Return each line of the listing below, unchanged, and omit the images.

• _Working data_
◇ ◇ ◇ ◇
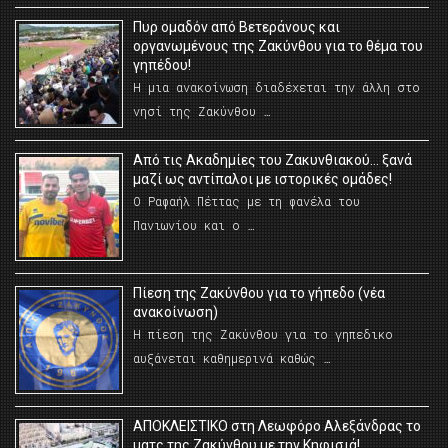
Πυρ ομαδόν από Βετεράνους και
οργανωμένους της Ζακύνθου για το θέμα του
γηπέδου!
Η μια ανακοίνωση διαδέχεται την άλλη στο
νησί της Ζακύνθου …
Από τις Ακαδημίες του Ζακυνθιακού… ξανά
μαζί ως αντίπαλοι με ιστορικές ομάδες!
Ο Ραφαήλ Πέττας με τη φανέλα του
Πανιωνίου και ο …
Πίεση της Ζακύνθου για το γήπεδο (νέα
ανακοίνωση)
Η πίεση της Ζακύνθου για το γηπεδικο
αυξάνεται καθημερινά καθώς …
AΠΟΚΛΕΙΣΤΙΚΟ στη Λεωφόρο Αλεξάνδρας το
ματς της Ζακύνθου με την Κηφισιά!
◇ ◇ ◇ ◇
• _Problem solution_
Πυρ ομαδόν από Βετεράνους και
οργανωμένους της Ζακύνθου για το θέμα του
γηπέδου!
Η μια ανακοίνωση διαδέχεται την άλλη στο
νησί της Ζακύνθου …
Από τις Ακαδημίες του Ζακυνθιακού… ξανά
μαζί ως αντίπαλοι με ιστορικές ομάδες!
Ο Ραφαήλ Πέττας με τη φανέλα του
Πανιωνίου και ο …
Πίεση της Ζακύνθου για το γήπεδο (νέα
ανακοίνωση)
Η πίεση της Ζακύνθου για το γηπεδικο
αυξάνεται καθημερινά καθώς …
AΠΟΚΛΕΙΣΤΙΚΟ στη Λεωφόρο Αλεξάνδρας το
ματς της Ζακύνθου με την Κηφισιά!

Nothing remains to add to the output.